*** Opening Records for the exercise ***

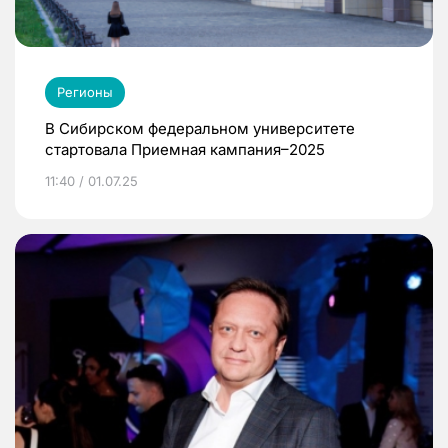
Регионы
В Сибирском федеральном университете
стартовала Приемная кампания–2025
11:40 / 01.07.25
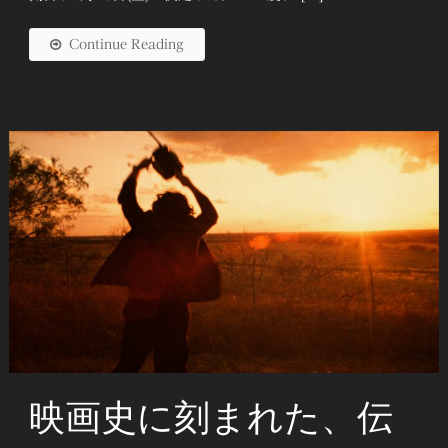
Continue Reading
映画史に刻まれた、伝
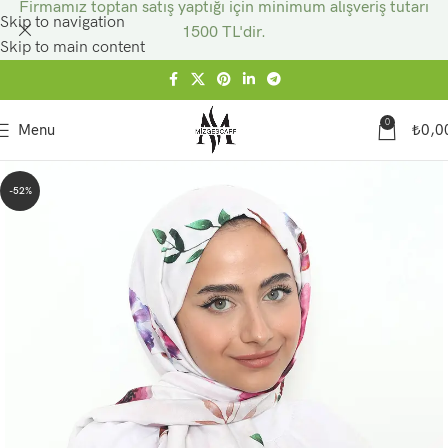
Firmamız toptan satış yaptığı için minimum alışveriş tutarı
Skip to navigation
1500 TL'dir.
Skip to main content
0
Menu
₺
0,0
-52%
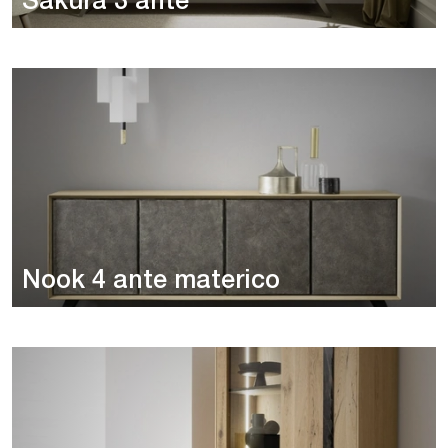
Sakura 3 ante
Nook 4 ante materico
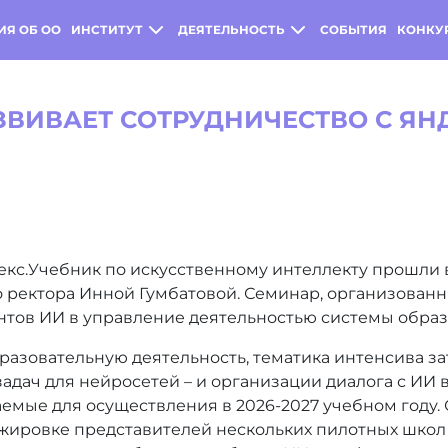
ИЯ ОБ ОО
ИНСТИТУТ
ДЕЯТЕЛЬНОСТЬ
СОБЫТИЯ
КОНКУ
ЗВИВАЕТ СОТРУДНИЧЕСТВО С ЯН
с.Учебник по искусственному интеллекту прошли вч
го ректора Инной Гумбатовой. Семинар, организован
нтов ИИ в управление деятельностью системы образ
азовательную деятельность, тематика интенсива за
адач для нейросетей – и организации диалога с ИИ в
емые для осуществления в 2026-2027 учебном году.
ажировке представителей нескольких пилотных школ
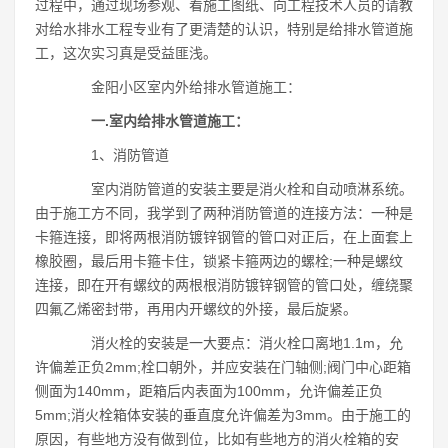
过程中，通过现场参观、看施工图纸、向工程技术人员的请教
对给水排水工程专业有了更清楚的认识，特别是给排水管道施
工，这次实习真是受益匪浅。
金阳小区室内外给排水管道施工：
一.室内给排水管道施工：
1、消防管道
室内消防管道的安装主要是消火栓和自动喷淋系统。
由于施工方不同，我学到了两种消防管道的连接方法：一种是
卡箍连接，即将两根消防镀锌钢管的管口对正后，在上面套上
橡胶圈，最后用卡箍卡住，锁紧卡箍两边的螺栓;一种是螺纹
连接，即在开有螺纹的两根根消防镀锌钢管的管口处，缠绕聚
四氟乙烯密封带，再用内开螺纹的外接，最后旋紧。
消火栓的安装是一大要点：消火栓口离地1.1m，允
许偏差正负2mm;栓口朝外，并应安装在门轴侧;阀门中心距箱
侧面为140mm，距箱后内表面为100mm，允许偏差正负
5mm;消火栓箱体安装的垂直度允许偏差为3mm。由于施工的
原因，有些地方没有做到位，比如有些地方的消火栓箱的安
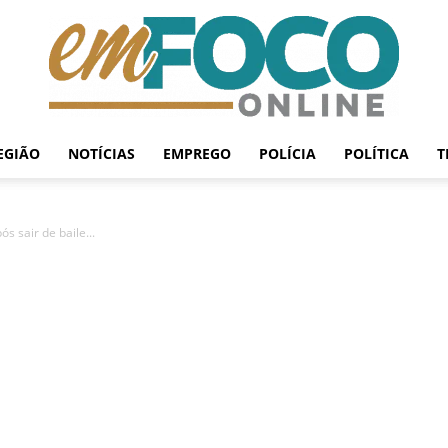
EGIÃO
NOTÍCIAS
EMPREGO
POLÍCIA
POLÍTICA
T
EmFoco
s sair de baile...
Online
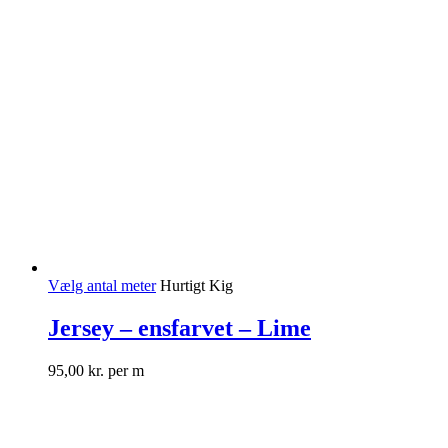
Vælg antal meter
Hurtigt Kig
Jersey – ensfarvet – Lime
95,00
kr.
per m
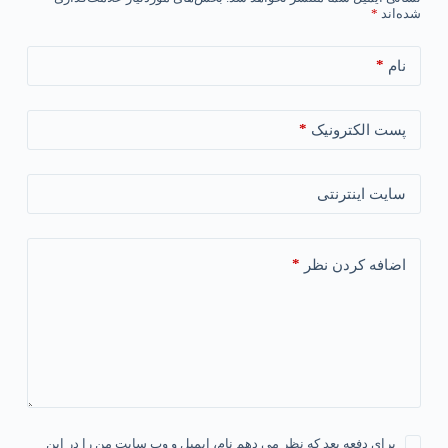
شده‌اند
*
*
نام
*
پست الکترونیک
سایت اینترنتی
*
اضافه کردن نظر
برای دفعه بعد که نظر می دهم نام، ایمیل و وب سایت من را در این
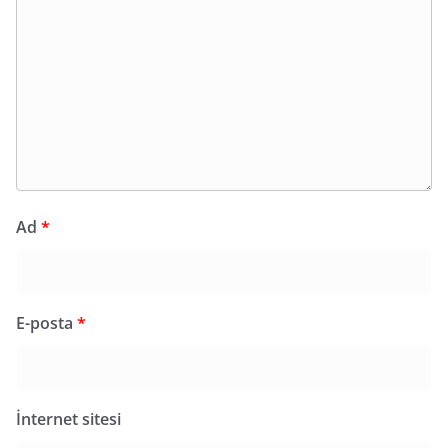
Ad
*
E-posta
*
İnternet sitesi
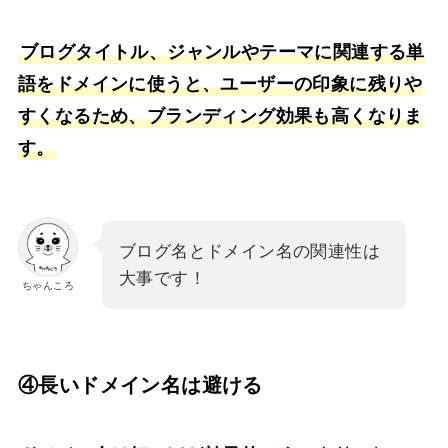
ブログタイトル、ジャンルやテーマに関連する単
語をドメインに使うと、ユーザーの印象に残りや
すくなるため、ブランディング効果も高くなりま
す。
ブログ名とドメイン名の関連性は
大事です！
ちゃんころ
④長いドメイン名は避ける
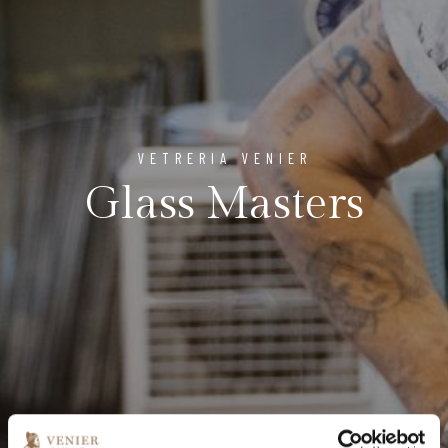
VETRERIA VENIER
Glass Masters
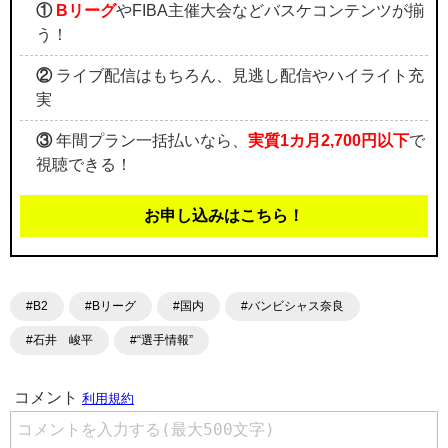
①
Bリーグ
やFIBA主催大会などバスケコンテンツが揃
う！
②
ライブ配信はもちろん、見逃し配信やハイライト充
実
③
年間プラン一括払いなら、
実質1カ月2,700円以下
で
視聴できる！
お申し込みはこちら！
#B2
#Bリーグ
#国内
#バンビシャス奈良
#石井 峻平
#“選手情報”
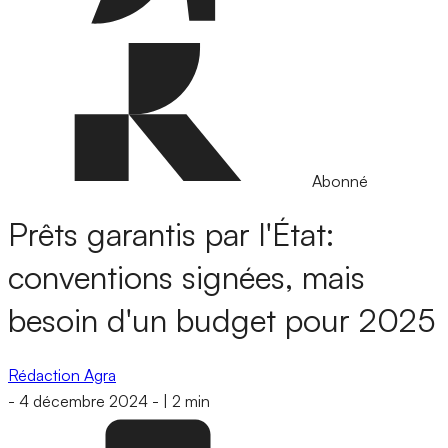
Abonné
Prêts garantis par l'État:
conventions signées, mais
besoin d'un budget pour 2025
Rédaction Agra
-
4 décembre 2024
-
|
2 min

*** Closing Records for the exercise ***

Only lines go in the copy, not pictures. Transcribe exactly from the start of the listing through the line containing "адач для нейросетей".

| Solved problem |
Регионы
В Сибирском федеральном университете
стартовала Приемная кампания–2025
11:40 / 01.07.25
Continue Reading
映画史に刻まれた、伝
Firmamız toptan satış yaptığı için minimum alışveriş tutarı
Skip to navigation
1500 TL'dir.
Skip to main content
0
Menu
₺
0,0
-52%
Sakura 3 ante
Nook 4 ante materico
ИЯ ОБ ОО
ИНСТИТУТ
ДЕЯТЕЛЬНОСТЬ
СОБЫТИЯ
КОНКУ
ЗВИВАЕТ СОТРУДНИЧЕСТВО С ЯН
с.Учебник по искусственному интеллекту прошли вч
го ректора Инной Гумбатовой. Семинар, организован
нтов ИИ в управление деятельностью системы образ
азовательную деятельность, тематика интенсива за
адач для нейросетей – и организации диалога с ИИ в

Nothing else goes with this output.